*TASK DESCRIPTION*
Without changing a single word, restate the entries below.

*INPUT DATA*
- - - - -

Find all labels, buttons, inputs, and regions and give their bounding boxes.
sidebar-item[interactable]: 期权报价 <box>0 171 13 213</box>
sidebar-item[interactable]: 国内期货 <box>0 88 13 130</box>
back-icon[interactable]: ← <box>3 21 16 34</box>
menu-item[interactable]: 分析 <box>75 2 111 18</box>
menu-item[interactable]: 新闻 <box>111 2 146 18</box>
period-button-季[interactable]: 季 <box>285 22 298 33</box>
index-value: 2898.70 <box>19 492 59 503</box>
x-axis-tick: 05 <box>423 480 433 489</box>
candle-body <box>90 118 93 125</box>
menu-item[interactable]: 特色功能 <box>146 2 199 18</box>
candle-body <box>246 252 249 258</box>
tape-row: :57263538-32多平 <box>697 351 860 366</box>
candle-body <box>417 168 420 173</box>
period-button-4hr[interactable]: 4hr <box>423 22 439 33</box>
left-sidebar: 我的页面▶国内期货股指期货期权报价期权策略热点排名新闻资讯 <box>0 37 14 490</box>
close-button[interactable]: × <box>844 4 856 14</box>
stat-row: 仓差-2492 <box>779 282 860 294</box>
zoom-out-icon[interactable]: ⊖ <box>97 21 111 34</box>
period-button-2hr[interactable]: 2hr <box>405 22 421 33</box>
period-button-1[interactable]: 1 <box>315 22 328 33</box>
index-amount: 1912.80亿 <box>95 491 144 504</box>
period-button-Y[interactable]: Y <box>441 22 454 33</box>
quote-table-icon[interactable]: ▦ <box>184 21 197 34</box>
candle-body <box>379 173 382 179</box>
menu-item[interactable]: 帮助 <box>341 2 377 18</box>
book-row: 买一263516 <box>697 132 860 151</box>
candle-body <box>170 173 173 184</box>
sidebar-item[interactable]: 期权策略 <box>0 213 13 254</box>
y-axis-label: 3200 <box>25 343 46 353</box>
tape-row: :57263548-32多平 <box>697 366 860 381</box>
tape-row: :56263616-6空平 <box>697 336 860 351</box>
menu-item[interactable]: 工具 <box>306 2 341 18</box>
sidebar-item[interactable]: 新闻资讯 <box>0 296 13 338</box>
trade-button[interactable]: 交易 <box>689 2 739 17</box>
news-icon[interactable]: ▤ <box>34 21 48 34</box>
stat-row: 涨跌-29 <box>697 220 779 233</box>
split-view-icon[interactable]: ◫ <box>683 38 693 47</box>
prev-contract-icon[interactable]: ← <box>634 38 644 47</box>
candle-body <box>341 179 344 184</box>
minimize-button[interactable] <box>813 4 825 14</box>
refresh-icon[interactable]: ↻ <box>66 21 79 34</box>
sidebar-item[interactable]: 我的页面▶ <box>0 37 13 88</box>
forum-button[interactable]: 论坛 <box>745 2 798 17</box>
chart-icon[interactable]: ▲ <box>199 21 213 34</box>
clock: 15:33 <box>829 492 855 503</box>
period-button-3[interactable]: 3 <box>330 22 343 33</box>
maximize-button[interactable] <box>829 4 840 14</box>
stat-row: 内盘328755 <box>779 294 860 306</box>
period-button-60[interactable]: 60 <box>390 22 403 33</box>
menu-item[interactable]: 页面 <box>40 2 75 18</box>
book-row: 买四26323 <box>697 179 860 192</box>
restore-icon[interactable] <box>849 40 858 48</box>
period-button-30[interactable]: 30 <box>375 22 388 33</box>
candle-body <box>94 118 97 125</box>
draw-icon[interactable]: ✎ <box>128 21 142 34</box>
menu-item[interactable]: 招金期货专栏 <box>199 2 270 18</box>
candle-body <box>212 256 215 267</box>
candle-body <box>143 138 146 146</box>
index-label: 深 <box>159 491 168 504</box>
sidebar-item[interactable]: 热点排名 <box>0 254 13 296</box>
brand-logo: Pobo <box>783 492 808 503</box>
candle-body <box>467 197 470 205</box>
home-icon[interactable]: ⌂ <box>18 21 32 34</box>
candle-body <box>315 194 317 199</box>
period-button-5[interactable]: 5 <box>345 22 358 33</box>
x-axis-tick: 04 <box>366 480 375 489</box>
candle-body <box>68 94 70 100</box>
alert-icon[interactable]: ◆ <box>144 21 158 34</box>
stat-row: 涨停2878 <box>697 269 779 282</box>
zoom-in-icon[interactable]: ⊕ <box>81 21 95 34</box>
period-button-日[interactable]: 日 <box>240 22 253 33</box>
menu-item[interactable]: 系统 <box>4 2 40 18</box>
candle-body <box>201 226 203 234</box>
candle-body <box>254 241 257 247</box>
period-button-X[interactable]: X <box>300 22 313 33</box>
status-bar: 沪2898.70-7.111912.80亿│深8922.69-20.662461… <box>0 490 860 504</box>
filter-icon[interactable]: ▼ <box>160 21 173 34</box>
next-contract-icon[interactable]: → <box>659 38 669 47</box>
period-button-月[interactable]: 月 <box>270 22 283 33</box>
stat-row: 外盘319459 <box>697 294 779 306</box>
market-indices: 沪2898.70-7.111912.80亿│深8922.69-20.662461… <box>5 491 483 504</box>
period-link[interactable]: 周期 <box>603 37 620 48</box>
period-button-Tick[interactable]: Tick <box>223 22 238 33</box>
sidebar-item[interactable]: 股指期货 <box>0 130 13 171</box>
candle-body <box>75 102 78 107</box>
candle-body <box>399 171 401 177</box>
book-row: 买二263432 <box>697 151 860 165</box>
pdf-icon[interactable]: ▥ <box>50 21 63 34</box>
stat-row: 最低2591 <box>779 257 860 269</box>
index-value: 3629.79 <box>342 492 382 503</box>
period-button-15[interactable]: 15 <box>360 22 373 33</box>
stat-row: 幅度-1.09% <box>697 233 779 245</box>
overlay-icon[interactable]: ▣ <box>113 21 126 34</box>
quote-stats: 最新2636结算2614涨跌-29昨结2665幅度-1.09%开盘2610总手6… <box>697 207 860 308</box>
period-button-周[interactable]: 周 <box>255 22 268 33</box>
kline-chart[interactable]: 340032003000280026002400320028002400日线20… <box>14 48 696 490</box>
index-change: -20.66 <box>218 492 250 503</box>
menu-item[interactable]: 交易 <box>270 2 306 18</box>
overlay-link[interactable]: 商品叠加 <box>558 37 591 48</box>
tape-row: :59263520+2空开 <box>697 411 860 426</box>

- - - - -

*OUTPUT OF THE EXERCISE*
Find all labels, buttons, inputs, and regions and give their bounding boxes.
sidebar-item[interactable]: 期权报价 <box>0 171 13 213</box>
sidebar-item[interactable]: 国内期货 <box>0 88 13 130</box>
back-icon[interactable]: ← <box>3 21 16 34</box>
menu-item[interactable]: 分析 <box>75 2 111 18</box>
menu-item[interactable]: 新闻 <box>111 2 146 18</box>
period-button-季[interactable]: 季 <box>285 22 298 33</box>
index-value: 2898.70 <box>19 492 59 503</box>
x-axis-tick: 05 <box>423 480 433 489</box>
candle-body <box>90 118 93 125</box>
menu-item[interactable]: 特色功能 <box>146 2 199 18</box>
candle-body <box>246 252 249 258</box>
tape-row: :57263538-32多平 <box>697 351 860 366</box>
candle-body <box>417 168 420 173</box>
period-button-4hr[interactable]: 4hr <box>423 22 439 33</box>
left-sidebar: 我的页面▶国内期货股指期货期权报价期权策略热点排名新闻资讯 <box>0 37 14 490</box>
close-button[interactable]: × <box>844 4 856 14</box>
stat-row: 仓差-2492 <box>779 282 860 294</box>
zoom-out-icon[interactable]: ⊖ <box>97 21 111 34</box>
period-button-2hr[interactable]: 2hr <box>405 22 421 33</box>
period-button-1[interactable]: 1 <box>315 22 328 33</box>
index-amount: 1912.80亿 <box>95 491 144 504</box>
period-button-Y[interactable]: Y <box>441 22 454 33</box>
quote-table-icon[interactable]: ▦ <box>184 21 197 34</box>
candle-body <box>379 173 382 179</box>
menu-item[interactable]: 帮助 <box>341 2 377 18</box>
book-row: 买一263516 <box>697 132 860 151</box>
candle-body <box>170 173 173 184</box>
sidebar-item[interactable]: 期权策略 <box>0 213 13 254</box>
y-axis-label: 3200 <box>25 343 46 353</box>
tape-row: :57263548-32多平 <box>697 366 860 381</box>
tape-row: :56263616-6空平 <box>697 336 860 351</box>
menu-item[interactable]: 工具 <box>306 2 341 18</box>
sidebar-item[interactable]: 新闻资讯 <box>0 296 13 338</box>
trade-button[interactable]: 交易 <box>689 2 739 17</box>
news-icon[interactable]: ▤ <box>34 21 48 34</box>
stat-row: 涨跌-29 <box>697 220 779 233</box>
split-view-icon[interactable]: ◫ <box>683 38 693 47</box>
prev-contract-icon[interactable]: ← <box>634 38 644 47</box>
candle-body <box>341 179 344 184</box>
minimize-button[interactable] <box>813 4 825 14</box>
refresh-icon[interactable]: ↻ <box>66 21 79 34</box>
sidebar-item[interactable]: 我的页面▶ <box>0 37 13 88</box>
forum-button[interactable]: 论坛 <box>745 2 798 17</box>
chart-icon[interactable]: ▲ <box>199 21 213 34</box>
clock: 15:33 <box>829 492 855 503</box>
period-button-3[interactable]: 3 <box>330 22 343 33</box>
maximize-button[interactable] <box>829 4 840 14</box>
stat-row: 内盘328755 <box>779 294 860 306</box>
period-button-60[interactable]: 60 <box>390 22 403 33</box>
menu-item[interactable]: 页面 <box>40 2 75 18</box>
book-row: 买四26323 <box>697 179 860 192</box>
restore-icon[interactable] <box>849 40 858 48</box>
period-button-30[interactable]: 30 <box>375 22 388 33</box>
candle-body <box>94 118 97 125</box>
draw-icon[interactable]: ✎ <box>128 21 142 34</box>
menu-item[interactable]: 招金期货专栏 <box>199 2 270 18</box>
candle-body <box>212 256 215 267</box>
candle-body <box>143 138 146 146</box>
index-label: 深 <box>159 491 168 504</box>
sidebar-item[interactable]: 热点排名 <box>0 254 13 296</box>
brand-logo: Pobo <box>783 492 808 503</box>
candle-body <box>467 197 470 205</box>
home-icon[interactable]: ⌂ <box>18 21 32 34</box>
candle-body <box>315 194 317 199</box>
period-button-5[interactable]: 5 <box>345 22 358 33</box>
x-axis-tick: 04 <box>366 480 375 489</box>
candle-body <box>68 94 70 100</box>
alert-icon[interactable]: ◆ <box>144 21 158 34</box>
stat-row: 涨停2878 <box>697 269 779 282</box>
zoom-in-icon[interactable]: ⊕ <box>81 21 95 34</box>
period-button-日[interactable]: 日 <box>240 22 253 33</box>
menu-item[interactable]: 系统 <box>4 2 40 18</box>
candle-body <box>201 226 203 234</box>
candle-body <box>254 241 257 247</box>
period-button-X[interactable]: X <box>300 22 313 33</box>
status-bar: 沪2898.70-7.111912.80亿│深8922.69-20.662461… <box>0 490 860 504</box>
filter-icon[interactable]: ▼ <box>160 21 173 34</box>
next-contract-icon[interactable]: → <box>659 38 669 47</box>
period-button-月[interactable]: 月 <box>270 22 283 33</box>
stat-row: 外盘319459 <box>697 294 779 306</box>
market-indices: 沪2898.70-7.111912.80亿│深8922.69-20.662461… <box>5 491 483 504</box>
period-link[interactable]: 周期 <box>603 37 620 48</box>
period-button-Tick[interactable]: Tick <box>223 22 238 33</box>
sidebar-item[interactable]: 股指期货 <box>0 130 13 171</box>
candle-body <box>75 102 78 107</box>
candle-body <box>399 171 401 177</box>
book-row: 买二263432 <box>697 151 860 165</box>
pdf-icon[interactable]: ▥ <box>50 21 63 34</box>
stat-row: 最低2591 <box>779 257 860 269</box>
index-value: 3629.79 <box>342 492 382 503</box>
period-button-15[interactable]: 15 <box>360 22 373 33</box>
stat-row: 幅度-1.09% <box>697 233 779 245</box>
overlay-icon[interactable]: ▣ <box>113 21 126 34</box>
quote-stats: 最新2636结算2614涨跌-29昨结2665幅度-1.09%开盘2610总手6… <box>697 207 860 308</box>
period-button-周[interactable]: 周 <box>255 22 268 33</box>
kline-chart[interactable]: 340032003000280026002400320028002400日线20… <box>14 48 696 490</box>
index-change: -20.66 <box>218 492 250 503</box>
menu-item[interactable]: 交易 <box>270 2 306 18</box>
overlay-link[interactable]: 商品叠加 <box>558 37 591 48</box>
tape-row: :59263520+2空开 <box>697 411 860 426</box>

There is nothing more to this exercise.